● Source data
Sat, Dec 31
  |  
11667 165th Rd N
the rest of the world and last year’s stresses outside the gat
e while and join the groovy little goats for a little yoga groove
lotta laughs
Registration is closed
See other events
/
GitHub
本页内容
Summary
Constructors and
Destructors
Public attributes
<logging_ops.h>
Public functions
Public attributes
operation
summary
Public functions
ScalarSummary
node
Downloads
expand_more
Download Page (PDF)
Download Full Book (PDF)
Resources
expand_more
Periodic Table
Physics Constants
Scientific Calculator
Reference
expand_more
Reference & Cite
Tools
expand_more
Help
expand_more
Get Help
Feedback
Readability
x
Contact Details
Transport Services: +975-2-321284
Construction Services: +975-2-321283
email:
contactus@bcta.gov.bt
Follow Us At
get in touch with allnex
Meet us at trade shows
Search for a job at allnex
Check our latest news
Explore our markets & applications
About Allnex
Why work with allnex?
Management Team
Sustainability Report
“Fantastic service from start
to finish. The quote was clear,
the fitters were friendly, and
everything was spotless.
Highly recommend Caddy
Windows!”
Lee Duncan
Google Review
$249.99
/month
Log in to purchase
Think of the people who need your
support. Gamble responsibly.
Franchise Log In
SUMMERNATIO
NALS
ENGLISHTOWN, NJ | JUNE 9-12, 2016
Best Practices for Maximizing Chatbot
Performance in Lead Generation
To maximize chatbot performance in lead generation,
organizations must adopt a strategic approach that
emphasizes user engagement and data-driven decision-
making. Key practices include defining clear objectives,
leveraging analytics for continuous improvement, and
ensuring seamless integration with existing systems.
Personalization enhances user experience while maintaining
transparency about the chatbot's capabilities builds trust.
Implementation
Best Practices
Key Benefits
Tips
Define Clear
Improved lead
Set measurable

● About this task
The answer must reproduce all of the entries exactly.

● Response to the exercise
Sat, Dec 31
  |  
11667 165th Rd N
the rest of the world and last year’s stresses outside the gat
e while and join the groovy little goats for a little yoga groove
lotta laughs
Registration is closed
See other events
/
GitHub
本页内容
Summary
Constructors and
Destructors
Public attributes
<logging_ops.h>
Public functions
Public attributes
operation
summary
Public functions
ScalarSummary
node
Downloads
expand_more
Download Page (PDF)
Download Full Book (PDF)
Resources
expand_more
Periodic Table
Physics Constants
Scientific Calculator
Reference
expand_more
Reference & Cite
Tools
expand_more
Help
expand_more
Get Help
Feedback
Readability
x
Contact Details
Transport Services: +975-2-321284
Construction Services: +975-2-321283
email:
contactus@bcta.gov.bt
Follow Us At
get in touch with allnex
Meet us at trade shows
Search for a job at allnex
Check our latest news
Explore our markets & applications
About Allnex
Why work with allnex?
Management Team
Sustainability Report
“Fantastic service from start
to finish. The quote was clear,
the fitters were friendly, and
everything was spotless.
Highly recommend Caddy
Windows!”
Lee Duncan
Google Review
$249.99
/month
Log in to purchase
Think of the people who need your
support. Gamble responsibly.
Franchise Log In
SUMMERNATIO
NALS
ENGLISHTOWN, NJ | JUNE 9-12, 2016
Best Practices for Maximizing Chatbot
Performance in Lead Generation
To maximize chatbot performance in lead generation,
organizations must adopt a strategic approach that
emphasizes user engagement and data-driven decision-
making. Key practices include defining clear objectives,
leveraging analytics for continuous improvement, and
ensuring seamless integration with existing systems.
Personalization enhances user experience while maintaining
transparency about the chatbot's capabilities builds trust.
Implementation
Best Practices
Key Benefits
Tips
Define Clear
Improved lead
Set measurable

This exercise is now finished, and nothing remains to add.